Gastrointestinal. Gastrointestinal anomalies include pyloric ring, Meckel's diverticulum, intestinal malrotation [
Golabi & Rosen 1984], hepatosplenomegaly, pancreatic hyperplasia of islets of Langerhans, choledochal cysts [
Kim et al 1999,
Shimojima et al 2016], duplication of the pancreatic duct, polysplenia, liver cysts, biliary atresia [
Jedraszak et al 2014], inguinal hernia, and supernumerary kidney [
Schmidt et al 2017,
Chong et al 2018].
Heterozygous Females
Due to skewed X-chromosome inactivation, heterozygous females can have variable manifestations of SBGS1 ranging from completely unaffected to fully recapitulating the severe phenotype, including overgrowth, widely spaced eyes, broad and upturned nasal tip with prominent columella, macrostomia, prominent chin, hypoplastic fingernails, coccygeal skin tag and bony appendage, extra lumbar and thoracic vertebrae, and accessory nipples [Golabi & Rosen 1984, Fernandes et al 2021]. Tall stature, coarse facial features, and developmental delay have also been reported [Gertsch et al 2010].

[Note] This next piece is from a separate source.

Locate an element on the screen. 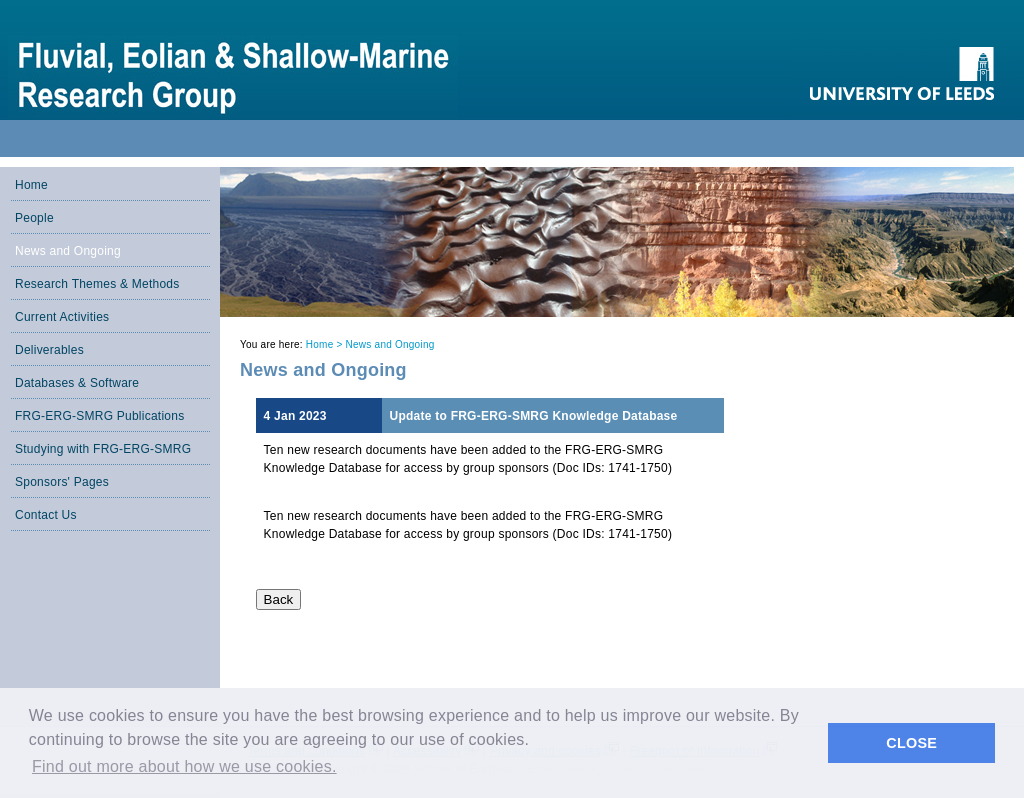  Contact Us is located at coordinates (46, 515).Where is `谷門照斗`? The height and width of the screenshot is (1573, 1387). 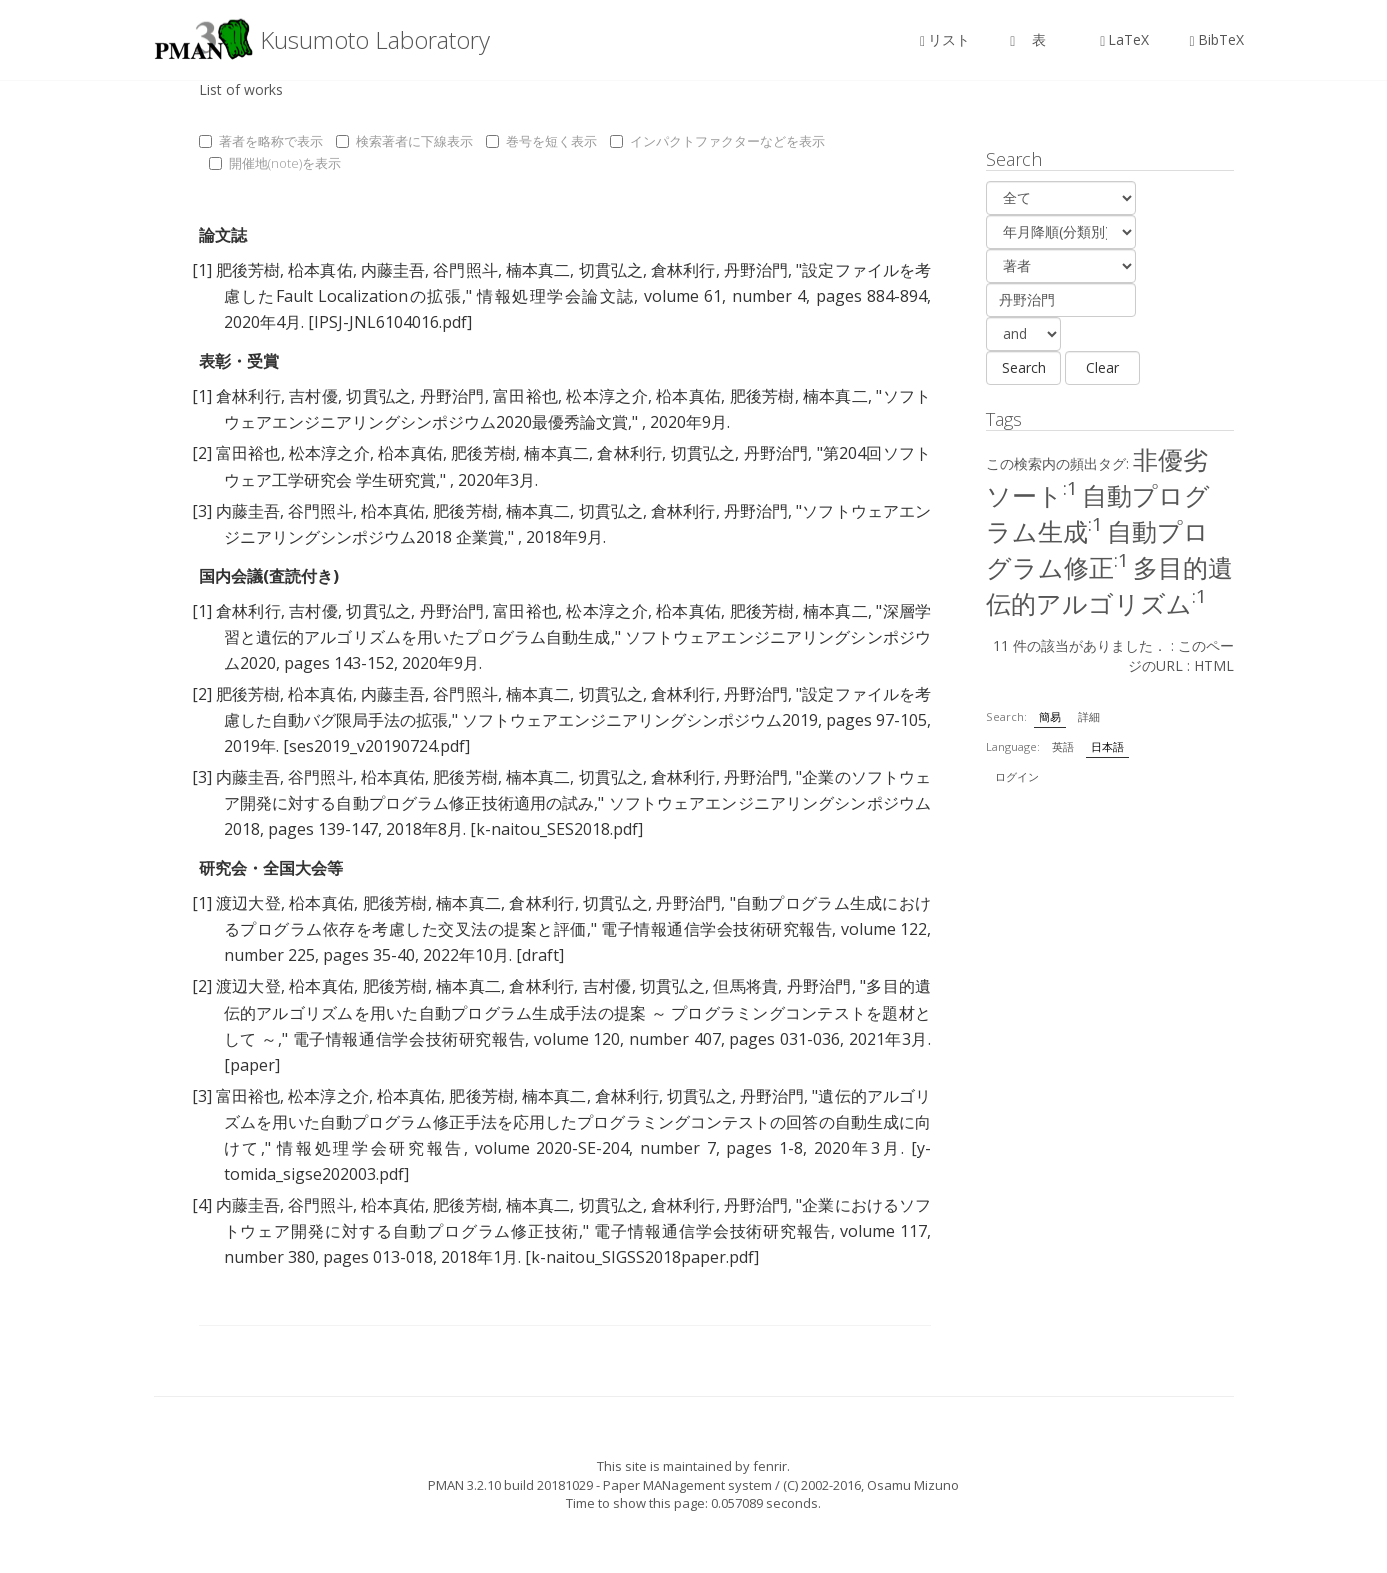
谷門照斗 is located at coordinates (465, 270).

To date, nine heterozygous females with clinical expression of SGBS1 have been reported [Punnett 1994, Pilia et al 1996, Yano et al 2011, Mujezinović et al 2016, Shimojima et al 2016, Vaisfeld et al 2017, Schirwani et al 2019]. These cases encompass the full spectrum of SGBS1. Further, cancer has been reported in some of these affected females, including two females with a heterozygous GPC3 pathogenic variant with two different types of cancer: one had a seropapilliferous cystoadenoma, a low-grade ovarian carcinoma; the other had breast cancer [Gurrieri et al 2011]. Information was insufficient to exclude other possible genetic causes for breast/ovarian cancer in the family. An affected female with a Wilms tumor has also been reported [Fernandes et al 2021], as well as a female with a hepatoblastoma [Shimojima et al 2016].